Billy Stairmand

Personal information
- Born: 21 October 1989 (age 36) Raglan, New Zealand
- Years active: 2010–present
- Height: 1.70 m (5 ft 7 in)
- Weight: 65 kg (143 lb)

Surfing career
- Sport: Surfing
- Sponsors: Northbeach, Oakley, Hughes Surfboards, DVS, FCS, Gorilla Grip, Raglan Surf Co, Sharpeye Surfboards, Giltrap Skoda

Surfing specifications
- Stance: Regular

= Billy Stairmand =

New Zealand surfer

Billy Stairmand (born 21 October 1989) is a New Zealand surfer who competed in the men's shortboard event at the 2020 Summer Olympics. He qualified for the 2024 Olympic Games.

==Early life==
Stairmand was born and raised in Raglan, a beachside town on the North Island of New Zealand known for its surfing spots. He was taught to surf by his father around the age of 10 and began surfing competitively when he was 13.

==Career==
In 2010 Stairmand won his first national title, as well as his first ASP World Tour victory at the six-star Ferrolterra Movistar Pantin Classic. He established himself on the international scene the following year by defeating ten-time world champion Kelly Slater at the Telstra Drug Aware Pro in Australia.
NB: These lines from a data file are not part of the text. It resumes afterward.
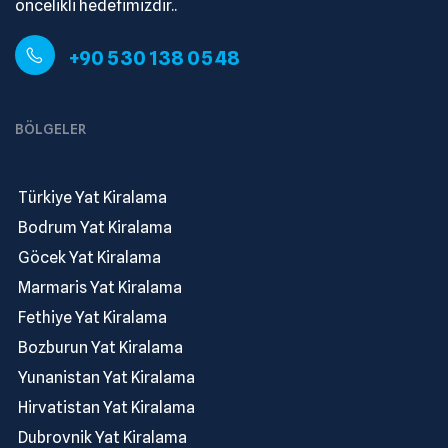
öncelikli hedefimizdir..
+90 530 138 05 48
BÖLGELER
.
Türkiye Yat Kiralama
.
Bodrum Yat Kiralama
.
Göcek Yat Kiralama
.
Marmaris Yat Kiralama
.
Fethiye Yat Kiralama
.
Bozburun Yat Kiralama
.
Yunanistan Yat Kiralama
.
Hirvatistan Yat Kiralama
.
Dubrovnik Yat Kiralama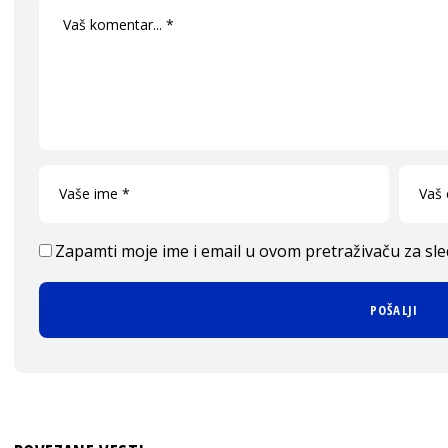
Zapamti moje ime i email u ovom pretraživaču za sl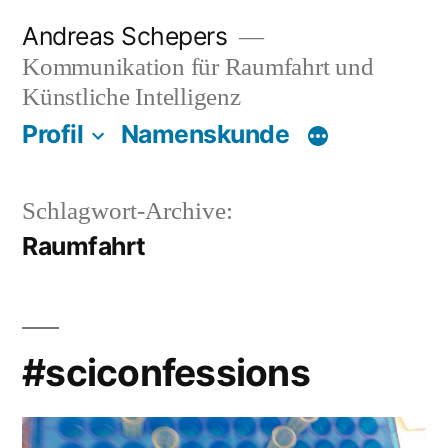
Zum
Andreas Schepers
Inhalt
Kommunikation für Raumfahrt und
springen
Künstliche Intelligenz
Profil
Namenskunde
Schlagwort-Archive:
Raumfahrt
#sciconfessions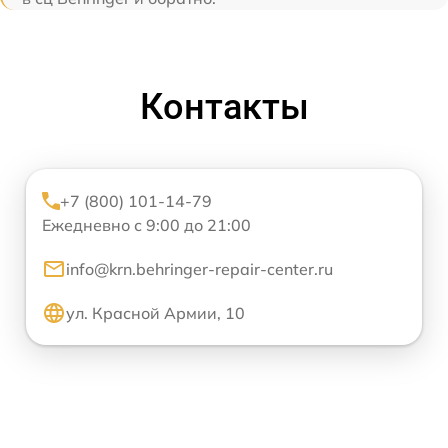
Контакты
+7 (800) 101-14-79
Ежедневно с 9:00 до 21:00
info@krn.behringer-repair-center.ru
ул. Красной Армии, 10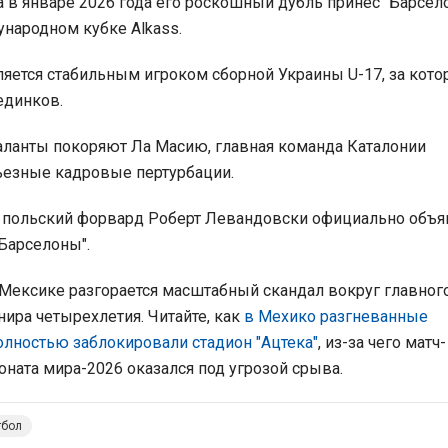
p, а в январе 2026 года его роскошный дубль принес "Барсел
народном кубке Alkass.
яется стабильным игроком сборной Украины U-17, за кот
единков.
ланты покоряют Ла Масию, главная команда Каталонии
ьезные кадровые пертурбации.
 польский форвард Роберт Левандовски официально объя
"Барселоны".
 Мексике разгорается масштабный скандал вокруг главног
нира четырехлетия. Читайте, как
в
Мехико разгневанные
лностью заблокировали стадион "Ацтека"
, из-за чего матч-
ната мира-2026 оказался под угрозой срыва.
тбол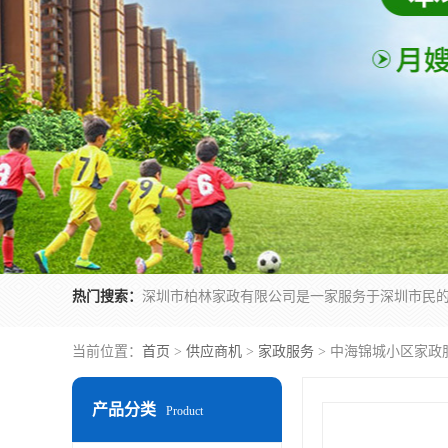
热门搜索：
当前位置：
首页
>
供应商机
>
家政服务
> 中海锦城小区家政
产品分类
Product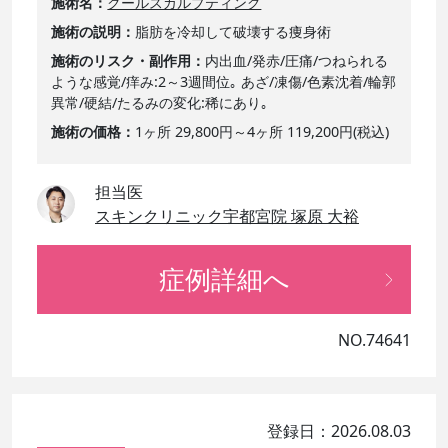
施術名
クールスカルプティング
施術の説明
脂肪を冷却して破壊する痩身術
施術のリスク・副作用
内出血/発赤/圧痛/つねられる
ような感覚/痒み:2～3週間位｡ あざ/凍傷/色素沈着/輪郭
異常/硬結/たるみの変化:稀にあり｡
施術の価格
1ヶ所 29,800円～4ヶ所 119,200円(税込)
担当医
スキンクリニック宇都宮院 塚原 大裕
症例詳細へ
NO.74641
登録日：2026.08.03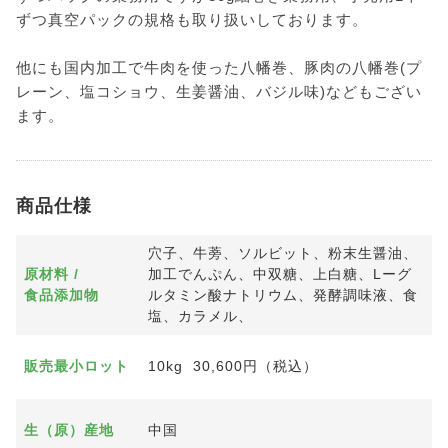
ずつ真空パックの規格も取り扱いしております。
他にも国内加工で牛肉を使った八幡巻、豚肉の八幡巻(プ
レーン、塩コショウ、生姜醤油、バジル味)などもござい
ます。
商品仕様
穴子、牛蒡、ソルビット、粉末生醤油、
原材料 /
加工でんぷん、中双糖、上白糖、Lーグ
食品添加物
ルタミン酸ナトリウム、発酵調味液、食
塩、カラメル、
販売最小ロット
10kg 30,600円（税込）
生（原）産地
中国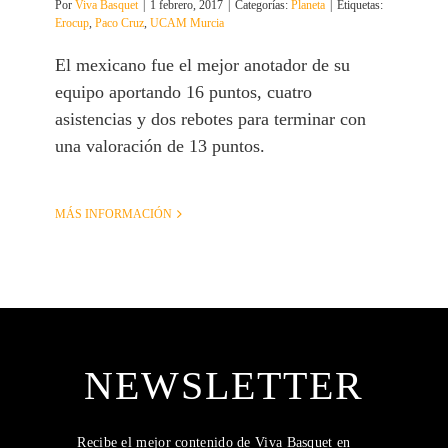
Por
Viva Basquet
|
1 febrero, 2017
|
Categorías:
Planeta
|
Etiquetas:
Erocup
,
Paco Cruz
,
UCAM Murcia
El mexicano fue el mejor anotador de su
equipo aportando 16 puntos, cuatro
asistencias y dos rebotes para terminar con
una valoración de 13 puntos.
MÁS INFORMACIÓN
NEWSLETTER
Recibe el mejor contenido de Viva Basquet en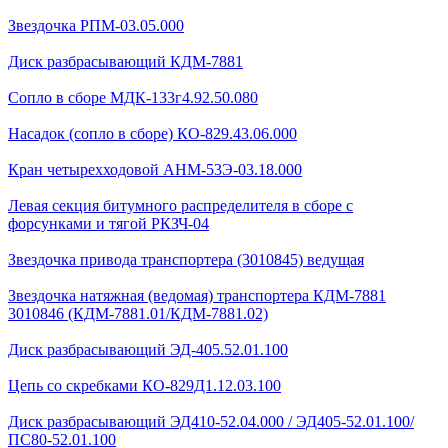
Звездочка РПМ-03.05.000
Диск разбрасывающий КДМ-7881
Сопло в сборе МДК-133г4.92.50.080
Насадок (сопло в сборе) КО-829.43.06.000
Кран четырехходовой AHМ-53Э-03.18.000
Левая секция битумного распределителя в сборе с
форсунками и тягой РКЗЧ-04
Звездочка привода транспортера (3010845) ведущая
Звездочка натяжная (ведомая) транспортера КДМ-7881
3010846 (КДМ-7881.01/КДМ-7881.02)
Диск разбрасывающий ЭД-405.52.01.100
Цепь со скребками КО-829Д1.12.03.100
Диск разбрасывающий ЭД410-52.04.000 / ЭД405-52.01.100/
ПС80-52.01.100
Stairmand won his sixth open men's title at the 2017 national championships, breaking a 30-year record formerly held by five-time champions Wayne Parkes and Iain Buchanan.

In 2019 Stairmand collected victories at the Rip Curl Raglan Pro and the Gold Coast Open. He also finished eighth overall at the 2019 ISA World Surfing Games, earning him qualification for the 2020 Summer Olympics as the highest-placed competitor from Oceania. In March 2020 he suffered a medial collateral ligament (MCL) tear in his left knee while preparing for the Corona Piha Pro in New Zealand, sidelining him for almost three months.

Due to the COVID-19 pandemic, Stairmand had to wait until 2021 to compete at the inaugural Olympic surfing competition in Tokyo. The month before the Games, both he and Ella Williams were confirmed by the New Zealand Olympic Committee as the country's representatives. Stairmand advanced to the elimination round after placing third in the initial heat and third in the repechage, but was eliminated by the reigning world champion and eventual gold medallist Ítalo Ferreira.

==Personal life==
Stairmand met Cornwall native Liana Parker while competing at a WSL Qualifying Series event in England, and the couple married in 2018.

Apart from surfing, he enjoys basketball, golf, skateboarding and snowboarding.